‘The Machine Stops’ & ‘Metropolis’ review – Andrew D

The Machine Stops

One of the things that I found different in this reading from other narratives is that the in-universe or setting was not all explained at once. Instead, relevant details were revealed little by little as the story went along, which in a way made me want to keep on reading in order to understand it fully. At the beginning all you get is a description of Vashti’s chamber, and as you read you start to realize that every aspect of her life is mechanized, and eventually it is revealed that that is the way all of society exists in that time.

I also found it interesting and ironic that while this society had become ‘advanced’ enough to consider religion irrelevant, the Machine came to become their deity over the centuries, a view that became intensified in the time the story itself takes place.

I couldn’t help but notice the similarities between the interactions with other humans through ‘speaking tubes’ and the way we as a society today have become dependent on social media to keep in touch with people in our lives. Also, the way the ‘Machine’ provides all the needs of the people with the press of a button made me think about how nowadays a person can technically live the way the protagonists do in the story, by ordering everything they need online, communicating through the internet and never leaving the house. For a novel written in 1909, that was a pretty good prediction. Hopefully it does not reach to the point that Vashti and her society did.

Metropolis

Although slightly confusing at first, it is easy to see why Metropolis has become a classic film in Science Fiction. It was one of the first films to feature technology and machinery as a central theme, not only narratively, but visually as well.

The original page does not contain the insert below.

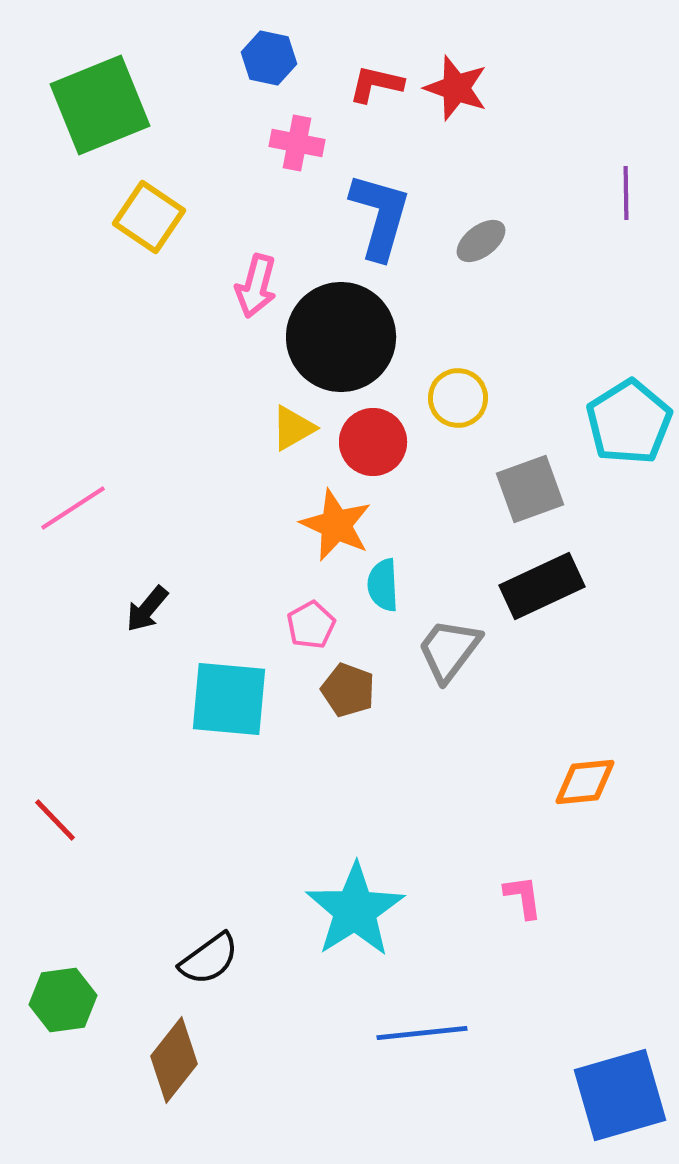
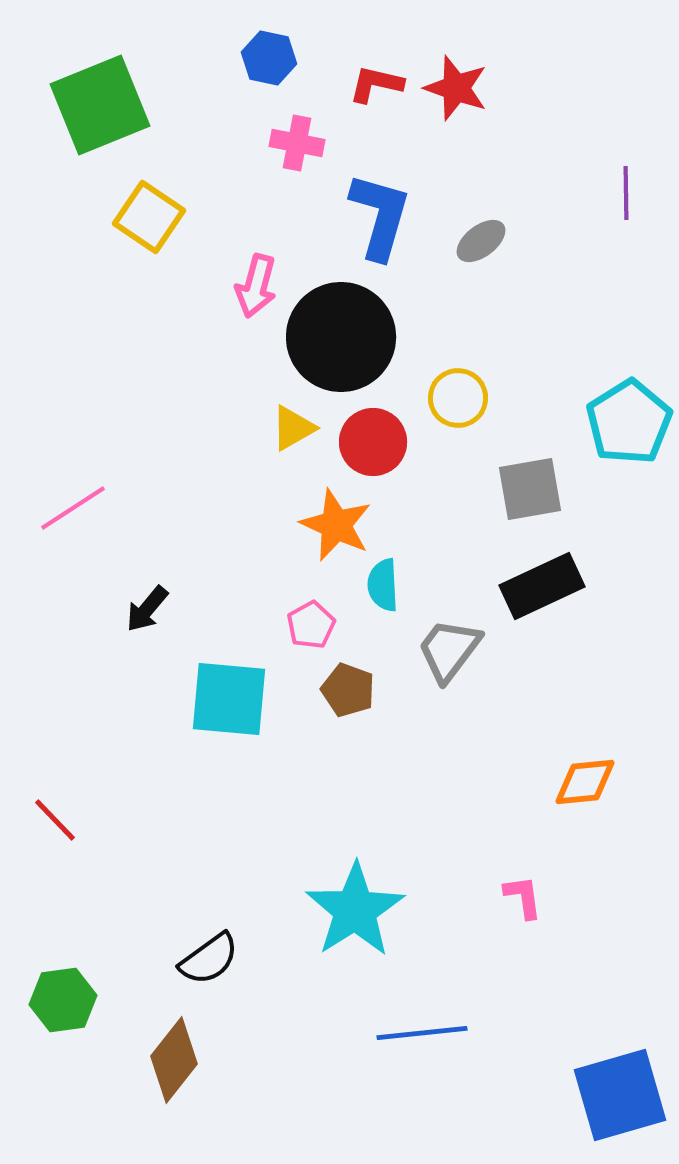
gray square: rotated 10 degrees clockwise
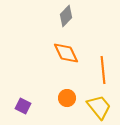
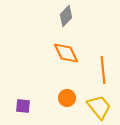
purple square: rotated 21 degrees counterclockwise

Similarly to ‘The Machine Stops’, we encounter a society that has become dependent on machinery in order to function properly, with the difference that in Metropolis we encounter a social divide between the ‘head’ (the wealthy folk who run the society and live a hedonistic lifestyle) and the ‘hand’ (the lower-class workers who must operate the machinery in order for everything to function). I personally liked the way the saying at the beginning, “The mediator between head and hands must be the heart!”, was fulfilled at the end with Freder being the the mediator (the heart), between his father and the working class.

Conclusions

The thing I found that both stories had most in common was the way they portrayed how becoming overly dependent on technology can have detrimental consequences for a society or civilization when that technology fails and turns its back on its creators, that technology being the Machine and the doppelganger Maria respectively. It is a common theme that pops up in Science fiction, and it’s interesting to see how they come up in such early examples of the genre.